§ Dataset content:
○ ○ ○

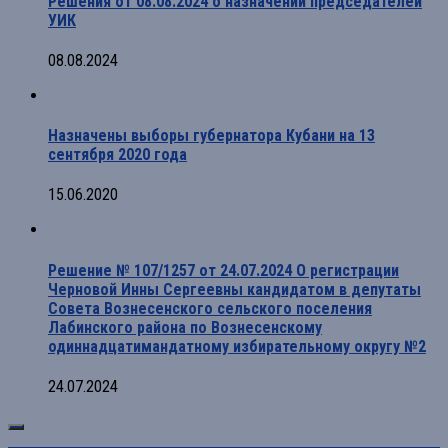
Решения от 08.08.2024 о назначении председателей
УИК
08.08.2024
Назначены выборы губернатора Кубани на 13
сентября 2020 года
15.06.2020
Решение № 107/1257 от 24.07.2024 О регистрации
Черновой Инны Сергеевны кандидатом в депутаты
Совета Вознесенского сельского поселения
Лабинского района по Вознесенскому
одиннадцатимандатному избирательному округу №2
24.07.2024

○ ○ ○

§ Activity: Skip the pictures and give the entries above again word for word.

§ Exercise answer:
Решения от 08.08.2024 о назначении председателей
УИК
08.08.2024
Назначены выборы губернатора Кубани на 13
сентября 2020 года
15.06.2020
Решение № 107/1257 от 24.07.2024 О регистрации
Черновой Инны Сергеевны кандидатом в депутаты
Совета Вознесенского сельского поселения
Лабинского района по Вознесенскому
одиннадцатимандатному избирательному округу №2
24.07.2024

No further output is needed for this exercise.